We're going to take the overwhelm out of the material and replace it with real clinical clarity so you can walk into your test and your hospital unit with total confidence.
Today's focus is exclusively on chapter nine.
That's violence and abuse from your textbook, Essentials of Maternity, Newborn and Women's Health Nursing, Fourth Edition.
A big one.
It is a big one.
We're going to walk through the complex psychological and physiological concepts, the specific risk factors, and those critical nursing interventions in the exact order they appear in your book.
Because we want you to understand not just the facts, but the why behind them, right?
Because that is what makes the information actually stick.
But before we get into the clinical pathways and the assessments, I want to share a fact straight from the text that honestly,
it completely stopped me in my tracks.
Oh, I know which one you're going to say.
It really sets the tone for everything we're about to discuss.
In the United States, there are three times more animal shelters than there are shelters for battered women.
Yeah.
It's a staggering reality.
And it establishes the vital baseline context for this entire chapter.
It really does.
Gender -based violence is a global public health crisis.
It crosses all socioeconomic, racial, and geographic boundaries.
But here is why this matters so intensely to you as a future nurse victims.
Rarely walk through the clinic doors and immediately disclose that they're being abused.
Right.
They don't just volunteer that information and triage.
Exactly.
Instead, they often present to clinics or emergency rooms with really vague physical ailments.
And because of that reality, nurses are uniquely positioned and ethically obligated, honestly, to be that critical first line of detection and intervention.
Okay.
Let's unpack the first major concept from the chapter then.
Intimate partner violence or IPV.
Let's do it.
The text defines IPV as actual or threatened physical, sexual, or emotional abuse by a current or former partner.

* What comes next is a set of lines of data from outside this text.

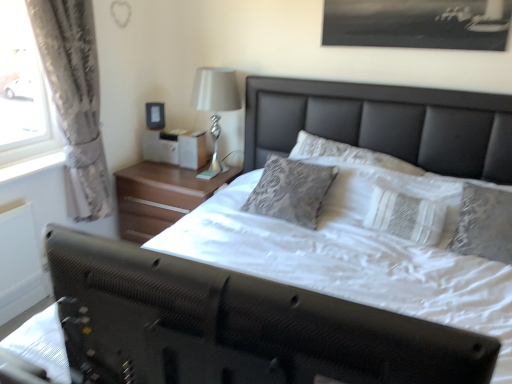 You are a GUI agent. You are given a task and a screenshot of the screen. Output one action in this format:
    pyautogui.click(x=<x>, y=<y>)
    Task: Click on the vacant space to the right of matte black picture frame at upper center
    The height and width of the screenshot is (384, 512).
    Given the screenshot: What is the action you would take?
    pyautogui.click(x=181, y=132) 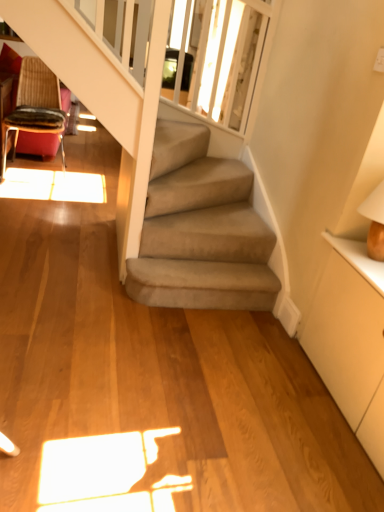 Where is `free point below wooden textured chair at upper left (from a real-world perspective)`? free point below wooden textured chair at upper left (from a real-world perspective) is located at coordinates (49, 169). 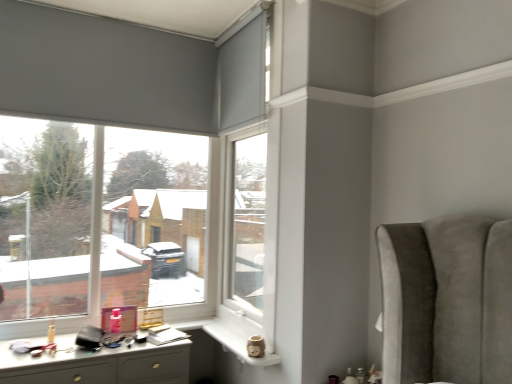 Question: Which is correct: matte gray roller blind at left is inside white plastic window frame at center, or outside of it?

Choices:
 (A) inside
 (B) outside

Answer: (B)

Question: Looking at the image, does matte gray roller blind at left seem bigger or smaller compared to white plastic window frame at center?

Choices:
 (A) big
 (B) small

Answer: (A)

Question: Which object is positioned farthest from the white ceramic mug at lower center?

Choices:
 (A) matte gray roller blind at left
 (B) white glossy desk at lower left
 (C) white plastic window frame at center

Answer: (A)

Question: Considering the real-world distances, which object is closest to the matte gray roller blind at left?

Choices:
 (A) white glossy desk at lower left
 (B) white plastic window frame at center
 (C) white ceramic mug at lower center

Answer: (B) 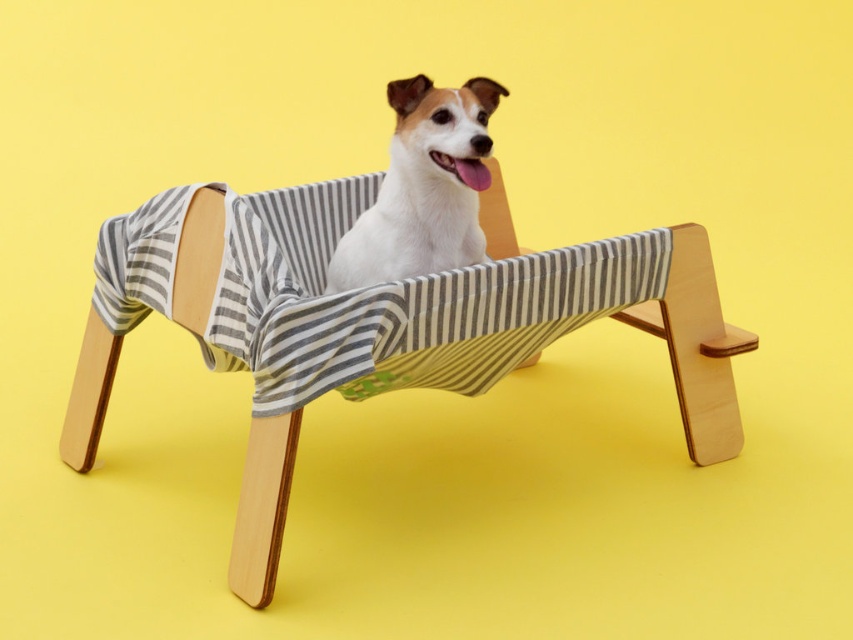 You are a pet owner who wants to place a new wooden striped beach chair at center in the room where your dog currently uses the white fabric dog bed at center. Considering the space between them, can you fit both items without them touching each other?

The distance between the wooden striped beach chair at center and white fabric dog bed at center is 12.84 inches, so yes, you can fit both items without them touching each other as there is enough space between them.

You are an interior designer planning to place a new sofa in a room. The sofa will be positioned such that it is directly to the left of the wooden striped beach chair at center. Given that the room has a coordinate system where the bottom left corner is the origin point, can you determine the approximate coordinates where the sofa should be placed?

The wooden striped beach chair at center is located at coordinates point (x=697, y=348). To place the sofa directly to the left, subtract a small value from the x coordinate. The sofa should be placed around point (x=697, y=284).

You are a photographer setting up a shoot in this scene. You have a wooden striped beach chair at center and a white fabric dog bed at center in your frame. Which object is positioned to the left side of the other?

The wooden striped beach chair at center is to the left of the white fabric dog bed at center.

And the chapter makes a huge point to emphasize that this happens in all types of relationships.
Yes, absolutely all types.
For instance, the LGBT community experiences similar or even higher rates of IPV compared to heterosexual couples.
But they are frequently neglected in clinical screening efforts.
Which is a massive blind spot in healthcare.
But you have the power to change that in your practice.
So true.
And the underlying mechanism of IPV, it's rarely just a random loss of temper, right?
No, not at all.
It is a highly structured, very predictable dynamic that literally traps the need to know this for your exam.
Highly tested material.
And understanding it is crucial for your clinical practice too.
It operates in three distinct phases.
Phase one?
Phase one is the tension building phase.
This is where minor verbal battery begins.
If you ask a patient what this feels like, they'll often describe feeling like they're walking on eggshells.
Right.
Just trying to keep the peace.
Exactly.
They are doing everything in their power to prevent an explosion,
rationalizing that if they just keep the house quiet enough or, you know, do their job well enough, they can keep their partner calm.
But the textbook is very clear here.
The explosion inevitably happens anyway,
regardless of what the victim does.
Yes.
And that leads us to phase two,
which is acute battering.
This is the unpredictable discharge of physical violence.
It's a complete loss of control by the batterer.
And the tragedy of this cycle is what happens almost immediately afterward, which is phase three, the honeymoon or reconciliation phase.
The honeymoon phase is so manipulative.
It's incredibly manipulative.
The abuser becomes intensely apologetic, loving, and kind.
They might bring gifts and make grand promises that the violence will never happen again.
But there's a catch.
A deep psychological trap, yes.
During this phase, the abuser also subtly shifts the blame back to the victim.
Like saying, I'm so sorry I hit you, but you know how angry I get when you don't listen.
Exactly that.
This manipulates the victim into feeling responsible for the incident.
The loving behavior tricks the victim into believing the person they fell in love with is back, which strengthens the traumatic bond and convinces them to stay.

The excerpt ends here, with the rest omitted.